Workers at Green Stream Recycling presort material at their Brookhaven...

Workers at Green Stream Recycling presort material at their Brookhaven single stream recycling facility.  Credit: Newsday/Thomas A. Ferrara

I agree that an extended producer responsibility program for packaging recycling is important ["Need urgency on recycling bills," Editorial, May 24]. That is also why it is appropriate to get it right: Producers, rather than taxpayers, should take responsibility for the packaging they generate. However, I don’t think the way to do that is to have the waste creators determine what municipal costs they cover, which products are included, and what is an acceptable recycling rate. Having the regulated community govern itself usually doesn’t result in the best outcome.

Taxpayers and our local governments deserve more than just a program that pays lip service to covering recycling costs and reducing packaging. They need a program that will succeed. Manufacturers should be focused on reducing packaging, increasing recyclability, facilitating reuse and refill, and removing toxic chemicals. Packaging producers need to be responsible for costs; towns and villages should no longer have property taxpayers on the hook for disposal of needlessly excessive packaging.

Steve Englebright, East Setauket

The writer, a Democratic state assemblyman, chairs the environmental conservation committee. 

The editorial missed the mark.Assemb. Steven Englebright  introduced the strongest packaging reduction law in the country, requiring 50% packaging reduction over 10 years, reducing toxics, and prohibiting plastics burning.  Other bills allow industry to set their environmental standards, opening a Pandora’s box to burning plastics through “chemical recycling,” or pyrolysis, creating dangerous air pollution. We wouldn’t allow the fossil fuel industry to set standards of fossil fuel reduction. Why trust the plastics industry?
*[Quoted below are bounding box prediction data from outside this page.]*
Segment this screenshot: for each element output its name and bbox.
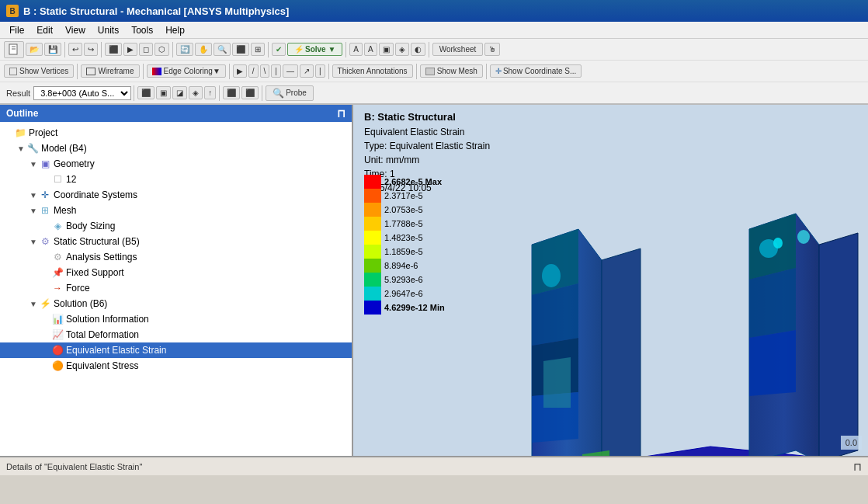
sep6 <box>429 42 429 57</box>
result-dropdown[interactable]: 3.8e+003 (Auto S... <box>33 86 131 100</box>
tree-label-coordsys: Coordinate Systems <box>54 189 137 200</box>
window-title: B : Static Structural - Mechanical [ANSY… <box>23 5 289 17</box>
thicken-btn[interactable]: Thicken Annotations <box>332 64 413 78</box>
tree-toggle-model[interactable]: ▼ <box>16 144 26 153</box>
tree-item-totaldef[interactable]: 📈Total Deformation <box>0 327 352 342</box>
tree-toggle-static[interactable]: ▼ <box>28 238 39 246</box>
display-icon-2[interactable]: ▣ <box>156 86 171 99</box>
svg-point-21 <box>797 230 810 244</box>
redo-btn[interactable]: ↪ <box>84 43 98 56</box>
fit-btn[interactable]: ⊞ <box>251 43 265 56</box>
snap-btn6[interactable]: ↗ <box>300 64 314 78</box>
sep1 <box>64 42 65 57</box>
tree-item-fixedsup[interactable]: 📌Fixed Support <box>0 265 352 280</box>
icon-e[interactable]: ◐ <box>411 43 425 56</box>
show-mesh-btn[interactable]: Show Mesh <box>420 64 483 78</box>
legend-swatch-9 <box>364 301 381 315</box>
outline-pin[interactable]: ⊓ <box>337 107 345 120</box>
svg-marker-16 <box>749 330 796 396</box>
tree-item-coordsys[interactable]: ▼✛Coordinate Systems <box>0 187 352 203</box>
cursor-btn[interactable]: 🖱 <box>484 43 500 56</box>
tree-item-solution[interactable]: ▼⚡Solution (B6) <box>0 296 352 311</box>
legend-swatch-5 <box>364 245 381 259</box>
snap-btn3[interactable]: \ <box>260 64 270 78</box>
menu-help[interactable]: Help <box>159 23 191 37</box>
snap-btn2[interactable]: / <box>248 64 259 78</box>
tree-toggle-coordsys[interactable]: ▼ <box>28 191 39 200</box>
display-icon-1[interactable]: ⬛ <box>137 86 155 99</box>
tree-area: 📁Project▼🔧Model (B4)▼▣Geometry ☐12▼✛Coor… <box>0 122 352 456</box>
worksheet-btn[interactable]: Worksheet <box>432 43 484 56</box>
menu-edit[interactable]: Edit <box>30 23 59 37</box>
show-coord-btn[interactable]: ✛ Show Coordinate S... <box>490 64 582 78</box>
bottom-pin[interactable]: ⊓ <box>853 461 862 473</box>
app-icon: B <box>6 5 19 17</box>
icon-b[interactable]: A <box>364 43 377 56</box>
zoom-btn[interactable]: 🔍 <box>214 43 231 56</box>
tree-item-bodysizing[interactable]: ◈Body Sizing <box>0 218 352 234</box>
tree-item-model[interactable]: ▼🔧Model (B4) <box>0 141 352 156</box>
menu-file[interactable]: File <box>3 23 30 37</box>
legend-swatch-6 <box>364 259 381 273</box>
select4-btn[interactable]: ⬡ <box>155 43 169 56</box>
open-btn[interactable]: 📂 <box>26 43 43 56</box>
display-icon-3[interactable]: ◪ <box>172 86 187 99</box>
solve-btn[interactable]: ⚡Solve ▼ <box>287 43 342 56</box>
tree-icon-bodysizing: ◈ <box>51 220 64 232</box>
tree-toggle-solution[interactable]: ▼ <box>28 300 39 308</box>
menu-units[interactable]: Units <box>92 23 125 37</box>
zoombox-btn[interactable]: ⬛ <box>232 43 249 56</box>
icon-a[interactable]: A <box>349 43 363 56</box>
result-icon-7[interactable]: ⬛ <box>241 86 259 99</box>
tree-icon-totaldef: 📈 <box>51 328 64 341</box>
menu-view[interactable]: View <box>59 23 92 37</box>
tree-toggle-geometry[interactable]: ▼ <box>28 160 39 169</box>
pan-btn[interactable]: ✋ <box>195 43 212 56</box>
tree-item-geometry[interactable]: ▼▣Geometry <box>0 156 352 172</box>
snap-btn7[interactable]: | <box>315 64 325 78</box>
save-btn[interactable]: 💾 <box>44 43 61 56</box>
wireframe-btn[interactable]: Wireframe <box>81 64 139 78</box>
new-btn[interactable] <box>4 41 24 58</box>
tree-label-project: Project <box>29 127 57 138</box>
tree-item-geo12[interactable]: ☐12 <box>0 172 352 187</box>
tree-label-bodysizing: Body Sizing <box>66 221 115 231</box>
viewport[interactable]: B: Static Structural Equivalent Elastic … <box>353 105 868 456</box>
sep2 <box>101 42 102 57</box>
sep10 <box>328 64 329 79</box>
snap-btn1[interactable]: ▶ <box>233 64 247 78</box>
select-btn[interactable]: ⬛ <box>105 43 122 56</box>
rotate-btn[interactable]: 🔄 <box>176 43 193 56</box>
tree-label-force: Force <box>66 283 90 294</box>
display-icon-5[interactable]: ↑ <box>204 86 216 99</box>
tree-item-project[interactable]: 📁Project <box>0 125 352 141</box>
select2-btn[interactable]: ▶ <box>123 43 137 56</box>
tree-item-force[interactable]: →Force <box>0 280 352 296</box>
select3-btn[interactable]: ◻ <box>139 43 153 56</box>
check-btn[interactable]: ✔ <box>272 43 286 56</box>
show-coord-label: Show Coordinate S... <box>503 67 577 75</box>
result-label: Result <box>6 89 30 98</box>
main-layout: Outline ⊓ 📁Project▼🔧Model (B4)▼▣Geometry… <box>0 105 868 456</box>
snap-btn4[interactable]: | <box>271 64 281 78</box>
legend-swatch-2 <box>364 203 381 217</box>
tree-item-solinfo[interactable]: 📊Solution Information <box>0 311 352 327</box>
menu-tools[interactable]: Tools <box>125 23 159 37</box>
tree-item-eqelastic[interactable]: 🔴Equivalent Elastic Strain <box>0 342 352 358</box>
tree-item-analysis[interactable]: ⚙Analysis Settings <box>0 249 352 265</box>
tree-item-static[interactable]: ▼⚙Static Structural (B5) <box>0 234 352 249</box>
edge-coloring-btn[interactable]: Edge Coloring ▼ <box>147 64 226 78</box>
tree-item-eqstress[interactable]: 🟠Equivalent Stress <box>0 358 352 374</box>
tree-toggle-mesh[interactable]: ▼ <box>28 207 39 215</box>
svg-marker-5 <box>602 249 641 456</box>
result-icon-6[interactable]: ⬛ <box>223 86 240 99</box>
probe-btn[interactable]: 🔍 Probe <box>266 85 314 101</box>
icon-d[interactable]: ◈ <box>395 43 409 56</box>
snap-btn5[interactable]: — <box>283 64 298 78</box>
tree-item-mesh[interactable]: ▼⊞Mesh <box>0 203 352 218</box>
icon-c[interactable]: ▣ <box>379 43 394 56</box>
tree-icon-static: ⚙ <box>39 235 51 248</box>
undo-btn[interactable]: ↩ <box>68 43 82 56</box>
display-icon-4[interactable]: ◈ <box>189 86 203 99</box>
show-vertices-btn[interactable]: Show Vertices <box>4 64 74 78</box>
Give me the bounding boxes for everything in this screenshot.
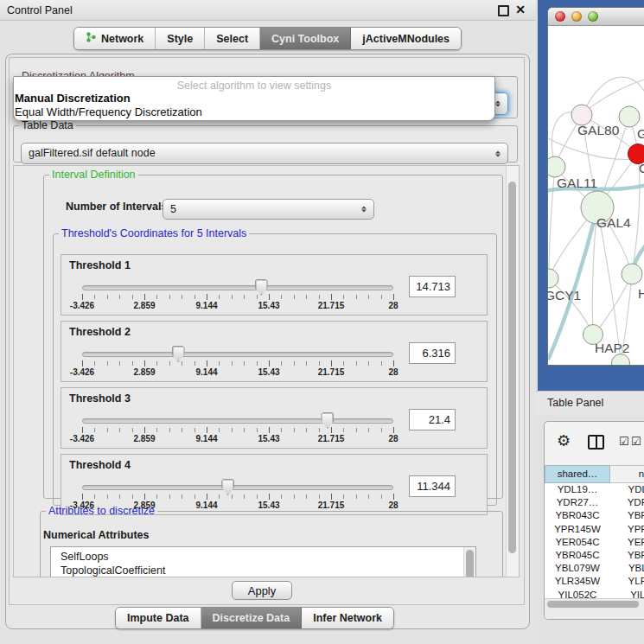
tab-select[interactable]: Select <box>205 28 260 49</box>
dropdown-option-manual[interactable]: Manual Discretization <box>15 92 131 105</box>
cell[interactable]: YDR27… <box>545 496 610 509</box>
scrollbar-thumb[interactable] <box>547 601 639 608</box>
cell[interactable]: YLR345W <box>545 575 610 588</box>
table-row[interactable]: YDL19…YDL1 <box>545 483 644 496</box>
cell[interactable]: YER054C <box>545 536 610 549</box>
control-panel-titlebar: Control Panel ✕ <box>0 0 536 21</box>
thresholds-group-title: Threshold's Coordinates for 5 Intervals <box>59 227 249 239</box>
node-gcy1[interactable] <box>548 269 558 288</box>
scale-label: 15.43 <box>258 301 279 310</box>
interval-definition-title: Interval Definition <box>49 169 138 181</box>
table-row[interactable]: YDR27…YDR2 <box>545 496 644 509</box>
major-tick <box>144 294 145 300</box>
cell[interactable]: YLR3 <box>610 575 644 588</box>
threshold-3-slider[interactable]: -3.4262.8599.14415.4321.71528 <box>82 411 393 447</box>
scale-label: 15.43 <box>258 367 279 377</box>
gear-icon[interactable]: ⚙ <box>557 431 571 450</box>
node-h[interactable] <box>622 264 642 284</box>
threshold-2-value[interactable]: 6.316 <box>409 342 456 364</box>
cell[interactable]: YBL0 <box>610 562 644 575</box>
scale-label: 21.715 <box>318 434 345 443</box>
split-pane-icon[interactable] <box>588 435 604 450</box>
list-item[interactable]: TopologicalCoefficient <box>51 564 475 577</box>
table-row[interactable]: YBR043CYBR0 <box>545 509 644 522</box>
tab-cyni-toolbox[interactable]: Cyni Toolbox <box>260 28 351 49</box>
dropdown-option-equal-width[interactable]: Equal Width/Frequency Discretization <box>15 105 202 118</box>
tab-infer-network[interactable]: Infer Network <box>302 608 393 628</box>
cell[interactable]: YBL079W <box>545 562 610 575</box>
number-of-intervals-select[interactable]: 5 <box>163 199 374 220</box>
scrollbar-thumb[interactable] <box>466 550 474 577</box>
slider-track[interactable] <box>82 352 393 357</box>
list-scrollbar[interactable] <box>463 547 475 577</box>
tab-jactivemnodules[interactable]: jActiveMNodules <box>351 28 461 49</box>
cell[interactable]: YBR043C <box>545 509 610 522</box>
network-window-titlebar[interactable] <box>548 8 644 26</box>
scale-label: 9.144 <box>195 367 217 377</box>
checkbox-icon[interactable]: ☑ <box>631 435 641 448</box>
table-row[interactable]: YLR345WYLR3 <box>545 575 644 588</box>
table-row[interactable]: YBR045CYBR0 <box>545 549 644 562</box>
network-canvas[interactable]: GAL80 GA C GAL11 GAL4 GCY1 H HAP2 <box>548 26 644 365</box>
table-row[interactable]: YPR145WYPR1 <box>545 523 644 536</box>
slider-track[interactable] <box>82 285 393 290</box>
tab-impute-data[interactable]: Impute Data <box>116 608 201 628</box>
table-data-value: galFiltered.sif default node <box>22 143 507 163</box>
major-tick <box>82 360 83 367</box>
threshold-2-label: Threshold 2 <box>69 326 131 338</box>
major-tick <box>207 360 207 367</box>
slider-thumb[interactable] <box>221 479 234 495</box>
numerical-attributes-list[interactable]: SelfLoops TopologicalCoefficient Between… <box>50 546 476 577</box>
cell[interactable]: YER0 <box>610 536 644 549</box>
node-top-right[interactable] <box>619 106 640 127</box>
scrollbar-thumb[interactable] <box>508 182 516 553</box>
slider-track[interactable] <box>82 418 393 424</box>
apply-button[interactable]: Apply <box>232 581 292 600</box>
cell[interactable]: YBR0 <box>610 509 644 522</box>
tab-discretize-data[interactable]: Discretize Data <box>201 608 303 628</box>
cell[interactable]: YBR0 <box>610 549 644 562</box>
major-tick <box>331 294 332 300</box>
slider-thumb[interactable] <box>255 279 268 296</box>
slider-track[interactable] <box>82 485 393 490</box>
column-header-shared-name[interactable]: shared… <box>545 465 610 483</box>
major-tick <box>82 427 83 433</box>
threshold-3-label: Threshold 3 <box>69 392 131 405</box>
cell[interactable]: YDR2 <box>610 496 644 509</box>
threshold-4-value[interactable]: 11.344 <box>409 475 456 497</box>
tab-network[interactable]: Network <box>74 28 156 49</box>
float-window-icon[interactable] <box>498 5 509 16</box>
cell[interactable]: YPR145W <box>545 523 610 536</box>
right-side-area: GAL80 GA C GAL11 GAL4 GCY1 H HAP2 Table … <box>536 0 644 644</box>
settings-scrollbar[interactable] <box>506 166 519 577</box>
threshold-1-slider[interactable]: -3.4262.8599.14415.4321.71528 <box>82 277 393 314</box>
window-minimize-button[interactable] <box>571 11 582 22</box>
column-header-name[interactable]: n <box>611 465 644 483</box>
table-horizontal-scrollbar[interactable] <box>545 598 644 620</box>
table-row[interactable]: YER054CYER0 <box>545 536 644 549</box>
window-close-button[interactable] <box>555 11 565 22</box>
numerical-attributes-label: Numerical Attributes <box>43 529 149 541</box>
table-data-select[interactable]: galFiltered.sif default node <box>21 143 508 164</box>
discretize-form: Discretization Algorithm Select algorith… <box>9 57 525 605</box>
node-bottom[interactable] <box>612 354 630 366</box>
threshold-2-slider[interactable]: -3.4262.8599.14415.4321.71528 <box>82 344 393 380</box>
tab-label: Cyni Toolbox <box>271 33 339 45</box>
window-zoom-button[interactable] <box>588 11 598 22</box>
close-icon[interactable]: ✕ <box>515 3 526 16</box>
threshold-3-value[interactable]: 21.4 <box>409 409 456 430</box>
cell[interactable]: YDL19… <box>545 483 610 496</box>
major-tick <box>393 427 394 433</box>
slider-thumb[interactable] <box>172 346 185 362</box>
slider-thumb[interactable] <box>321 412 334 429</box>
cell[interactable]: YBR045C <box>545 549 610 562</box>
node-gal11[interactable] <box>548 156 565 177</box>
table-row[interactable]: YBL079WYBL0 <box>545 562 644 575</box>
cell[interactable]: YPR1 <box>610 523 644 536</box>
threshold-1-value[interactable]: 14.713 <box>409 276 456 297</box>
cell[interactable]: YDL1 <box>610 483 644 496</box>
list-item[interactable]: SelfLoops <box>51 547 475 564</box>
checkbox-icon[interactable]: ☑ <box>619 435 629 448</box>
cyni-toolbox-panel: Discretization Algorithm Select algorith… <box>5 54 530 629</box>
tab-style[interactable]: Style <box>156 28 205 49</box>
No extended producer responsibility package is complete without expanding the state’s successful  Bottle Bill. Englebright  submitted a complementary bill, by adding  non-carbonated beverages, wine and liquor, and increasing the refundable deposit to a dime in three years. This measure redirects waste from municipal facilities, driving down taxpayer costs, while increasing recycling rates. Suffolk County passed the first Bottle Bill. New York can’t afford feeble proposals that don’t protect Long Island’s natural resources.

Ryan Thoresen Carson, Garden City

The writer is NYPIRG’s environmental campaign coordinator.